[Dataset entries]
::::
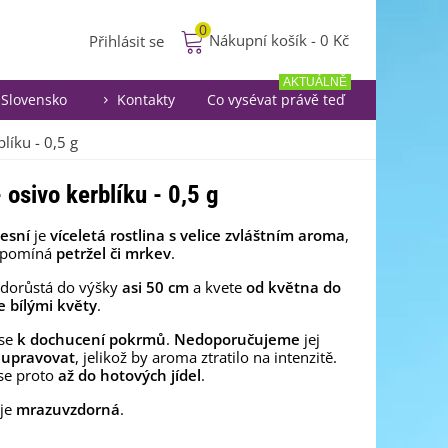
0
Nákupní košík
-
0 Kč
Přihlásit se
AKTUÁLNĚ
Slovensko
Kontakty
Co vysévat právě teď
blíku - 0,5 g
- osivo kerblíku - 0,5 g
lesní
je
víceletá rostlina
s velice zvláštním aroma
,
řipomíná
petržel či mrkev
.
 dorůstá do výšky
asi 50 cm
a kvete
od května do
e bílými květy
.
 se
k dochucení pokrmů
.
Nedoporučujeme
jej
 upravovat
, jelikož by aroma ztratilo na intenzitě.
se proto
až do hotových jídel
.
 je
mrazuvzdorná
.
::::
ASSIGNMENT -
When you give the entries again, keep them exact and omit any picture they contain.

RESULT OF THE TASK -
0
Nákupní košík
-
0 Kč
Přihlásit se
AKTUÁLNĚ
Slovensko
Kontakty
Co vysévat právě teď
blíku - 0,5 g
- osivo kerblíku - 0,5 g
lesní
je
víceletá rostlina
s velice zvláštním aroma
,
řipomíná
petržel či mrkev
.
 dorůstá do výšky
asi 50 cm
a kvete
od května do
e bílými květy
.
 se
k dochucení pokrmů
.
Nedoporučujeme
jej
 upravovat
, jelikož by aroma ztratilo na intenzitě.
se proto
až do hotových jídel
.
 je
mrazuvzdorná
.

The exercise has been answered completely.